Of the other minimally invasive treatents, Dr. Hua favors glycerol rhizotomy. Glycerol rhizotomy involves injecting a small amount of medical grade glycerol (glycerin) into and around the trigeminal nerve ganglion. Glycerol rhizotomy seems to be safer than both radiofrequency rhizotomy which burns the nerve ganglion and balloon rhizotomy which compresses the nerve ganglion by inflating a balloon. Glycerol rhizotomy is effective for most patients and is a safe, outpatient procedure. Also if the pain returns, glycerol is safe enough that it can be injected again.
The treatment and management for trigeminal neuralgia can be very complicated especially in patients who have failed some of these treatment modalities. Newer techniques such as implanted electrical nerve stimulations have also been used with good effectiveness. Call Dr. Hua for a consultation regarding the latest treatment options.
Being diagnosed with a brain tumor is a devastating experience. Brain tumors can be benign or malignant. Depending on the suspected variety, brain tumors can be watched conservatively or may need to be treated with surgery or radiation or both. When surgery is indicated, you need the most advanced technology available to pinpoint the location and boundaries of the tumor. This intraoperative navigation similar to GPS in a car is sometimes critical to localizing the tumor through a small incision as well as removing the tumor as completely as possible without damaging important parts of the brain.

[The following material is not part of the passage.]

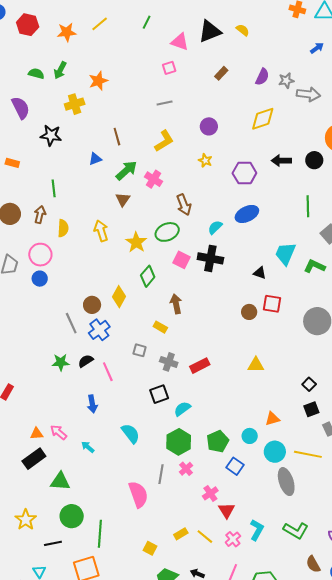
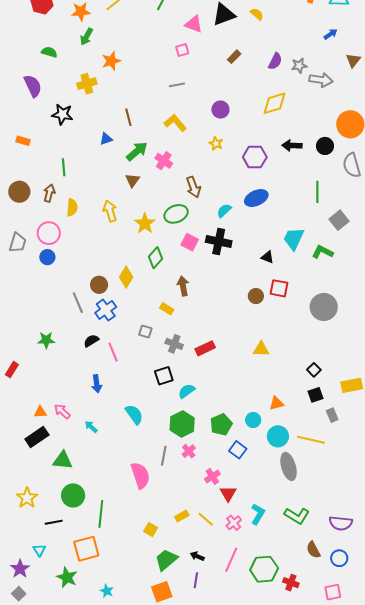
green arrow: (60, 70) -> (86, 37), moved
yellow L-shape: (164, 141) -> (175, 123), turned -100
green star: (61, 362) -> (46, 340), moved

Furthermore, a large incision with half of the hair shaved from the head is very traumatic to a patient's self image during the healing process. Dr. Hua pays particular attention to detail in making an incision just large enough to safely and effectively remove the tumor. Additionally in most cases, Dr. Hua is able to perform cranial surgery with a minimal strip shave. This strip shave allows patients to return to normal activities within a few days with very minimal signs that he/ she has had any surgery at all. This is not only a cosmetic effect but also gives the patient a sense of wholeness and well being, which is very important in the recovery period.